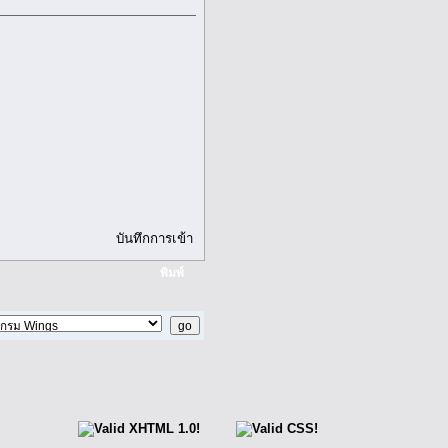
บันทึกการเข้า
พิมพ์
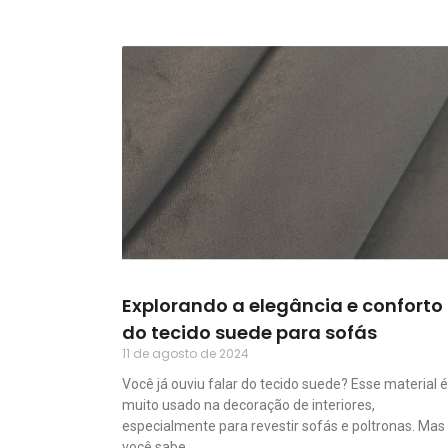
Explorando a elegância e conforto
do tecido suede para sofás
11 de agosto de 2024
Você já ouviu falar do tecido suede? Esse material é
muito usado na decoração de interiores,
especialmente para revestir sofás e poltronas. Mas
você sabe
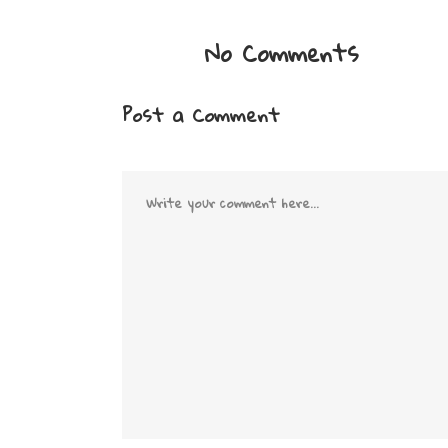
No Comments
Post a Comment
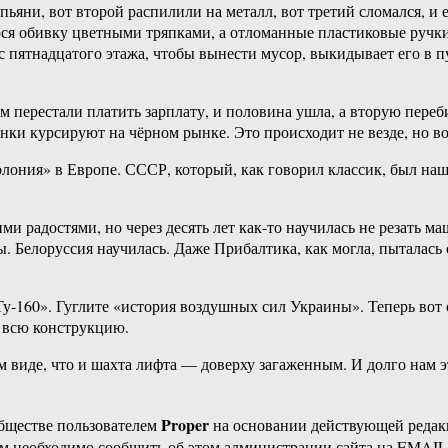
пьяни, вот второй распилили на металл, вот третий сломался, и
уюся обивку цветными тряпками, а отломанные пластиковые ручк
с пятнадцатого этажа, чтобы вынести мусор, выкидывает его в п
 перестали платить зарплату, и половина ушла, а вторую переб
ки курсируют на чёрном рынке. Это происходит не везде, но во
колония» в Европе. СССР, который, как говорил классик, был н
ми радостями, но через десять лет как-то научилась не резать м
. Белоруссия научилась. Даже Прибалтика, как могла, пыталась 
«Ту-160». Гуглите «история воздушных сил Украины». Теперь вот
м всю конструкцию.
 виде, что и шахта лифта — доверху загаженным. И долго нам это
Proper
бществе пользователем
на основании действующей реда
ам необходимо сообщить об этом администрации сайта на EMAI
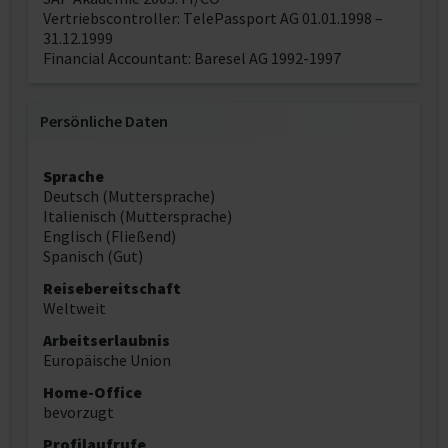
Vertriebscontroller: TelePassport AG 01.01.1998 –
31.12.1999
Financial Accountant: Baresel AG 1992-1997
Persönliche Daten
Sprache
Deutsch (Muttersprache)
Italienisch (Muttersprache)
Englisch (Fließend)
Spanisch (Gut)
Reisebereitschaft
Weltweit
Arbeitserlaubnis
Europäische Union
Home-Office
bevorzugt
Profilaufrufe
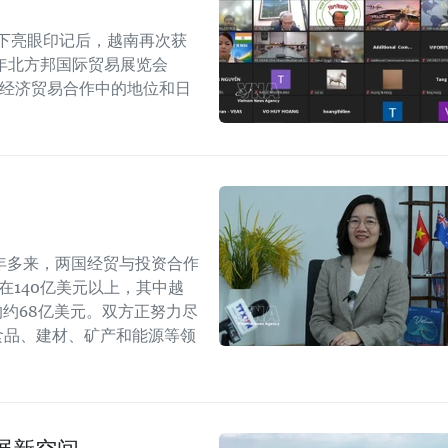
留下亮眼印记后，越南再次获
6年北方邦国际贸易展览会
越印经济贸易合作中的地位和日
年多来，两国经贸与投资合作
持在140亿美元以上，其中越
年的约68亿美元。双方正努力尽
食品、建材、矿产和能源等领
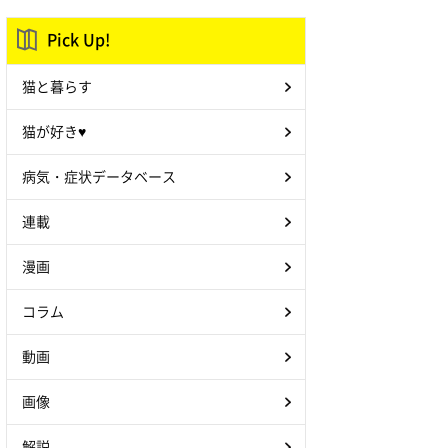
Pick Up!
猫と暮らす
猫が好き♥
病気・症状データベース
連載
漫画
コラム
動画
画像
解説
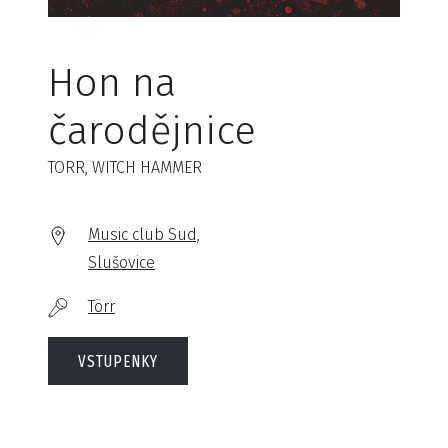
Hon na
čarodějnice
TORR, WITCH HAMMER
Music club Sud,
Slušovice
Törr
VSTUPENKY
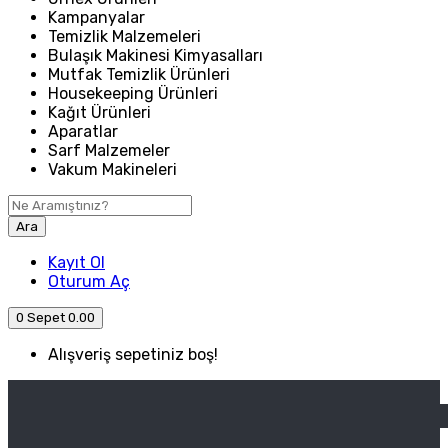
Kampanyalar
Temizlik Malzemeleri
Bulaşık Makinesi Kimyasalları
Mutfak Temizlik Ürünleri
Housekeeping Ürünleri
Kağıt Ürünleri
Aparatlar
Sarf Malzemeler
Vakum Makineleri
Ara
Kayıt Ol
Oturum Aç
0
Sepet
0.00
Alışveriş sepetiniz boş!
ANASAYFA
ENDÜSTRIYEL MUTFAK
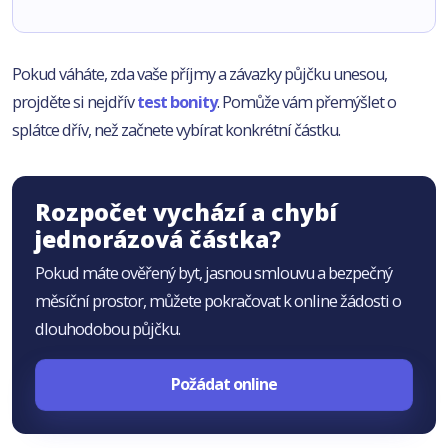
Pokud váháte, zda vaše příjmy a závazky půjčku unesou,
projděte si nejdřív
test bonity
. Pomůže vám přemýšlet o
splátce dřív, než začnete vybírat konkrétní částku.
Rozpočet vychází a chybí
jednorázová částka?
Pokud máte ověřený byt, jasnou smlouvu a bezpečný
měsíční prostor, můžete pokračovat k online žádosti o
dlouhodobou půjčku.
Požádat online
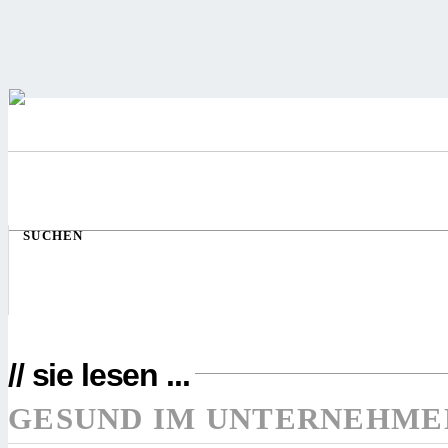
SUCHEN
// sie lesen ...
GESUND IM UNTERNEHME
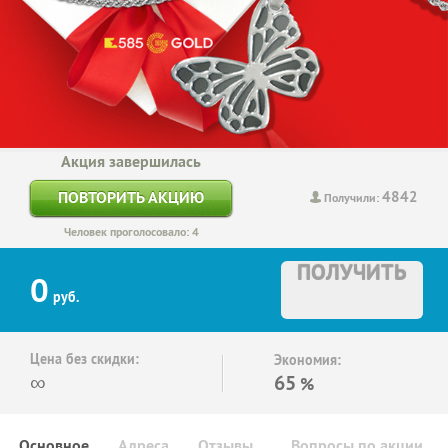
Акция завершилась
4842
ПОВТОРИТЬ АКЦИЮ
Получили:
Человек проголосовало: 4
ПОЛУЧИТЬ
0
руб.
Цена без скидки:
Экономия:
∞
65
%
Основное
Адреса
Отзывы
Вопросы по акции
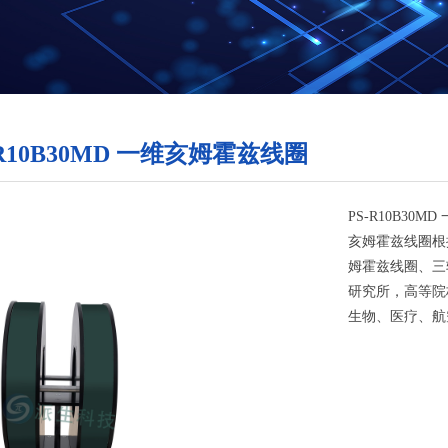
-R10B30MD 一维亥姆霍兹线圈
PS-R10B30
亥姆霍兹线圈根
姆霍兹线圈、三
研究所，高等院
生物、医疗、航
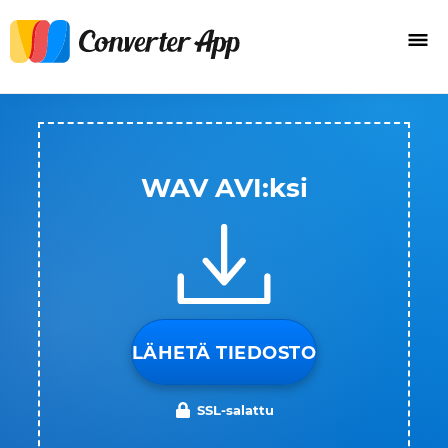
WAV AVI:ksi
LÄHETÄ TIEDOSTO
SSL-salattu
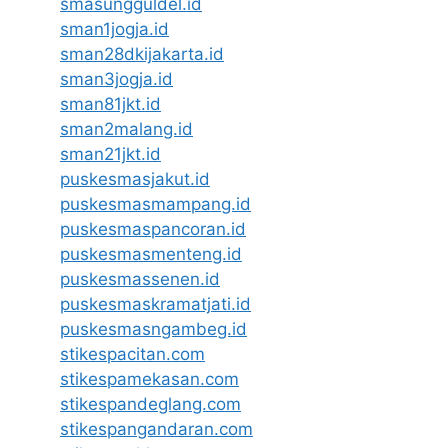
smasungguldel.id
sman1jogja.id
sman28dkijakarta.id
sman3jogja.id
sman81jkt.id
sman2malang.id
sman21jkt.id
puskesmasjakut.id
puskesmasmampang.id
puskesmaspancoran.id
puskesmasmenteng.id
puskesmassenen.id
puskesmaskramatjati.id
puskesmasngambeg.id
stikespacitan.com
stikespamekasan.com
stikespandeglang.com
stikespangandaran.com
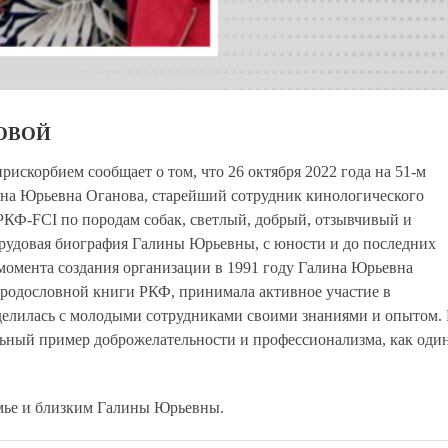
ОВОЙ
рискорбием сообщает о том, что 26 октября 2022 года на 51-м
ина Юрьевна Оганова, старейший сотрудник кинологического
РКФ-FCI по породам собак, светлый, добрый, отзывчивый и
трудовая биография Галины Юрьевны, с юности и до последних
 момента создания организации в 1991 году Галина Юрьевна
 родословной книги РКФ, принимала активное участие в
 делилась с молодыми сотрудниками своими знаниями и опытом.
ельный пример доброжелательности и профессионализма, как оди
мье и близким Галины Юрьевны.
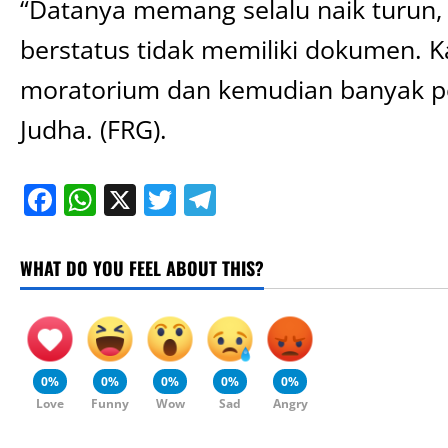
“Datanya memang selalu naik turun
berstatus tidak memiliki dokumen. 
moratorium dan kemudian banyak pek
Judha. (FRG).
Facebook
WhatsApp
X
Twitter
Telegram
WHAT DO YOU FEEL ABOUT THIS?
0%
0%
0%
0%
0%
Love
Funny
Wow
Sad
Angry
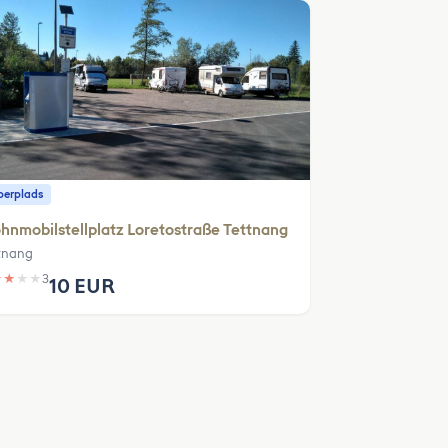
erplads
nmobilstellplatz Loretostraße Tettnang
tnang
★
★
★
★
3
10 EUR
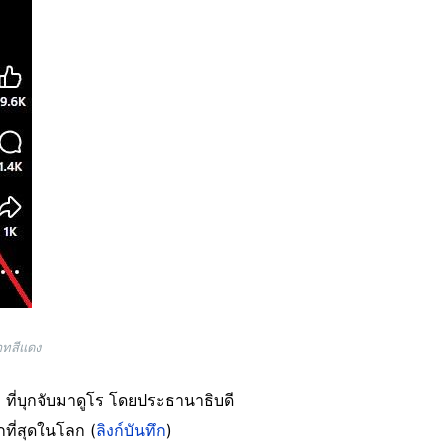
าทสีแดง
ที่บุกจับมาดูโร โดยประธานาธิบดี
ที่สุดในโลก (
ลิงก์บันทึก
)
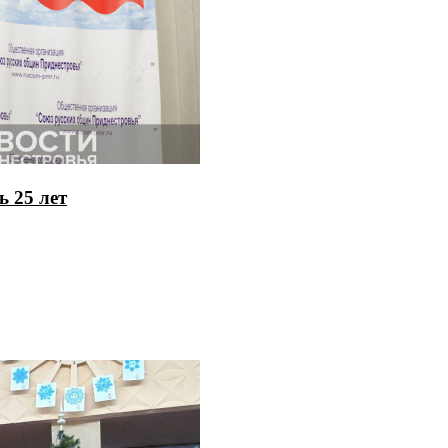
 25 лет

---------------

Problem details:
Each line above that has the word "Pokud" should be copied.

Answer to this task:
Pokud váháte, zda vaše příjmy a závazky půjčku unesou,
Pokud máte ověřený byt, jasnou smlouvu a bezpečný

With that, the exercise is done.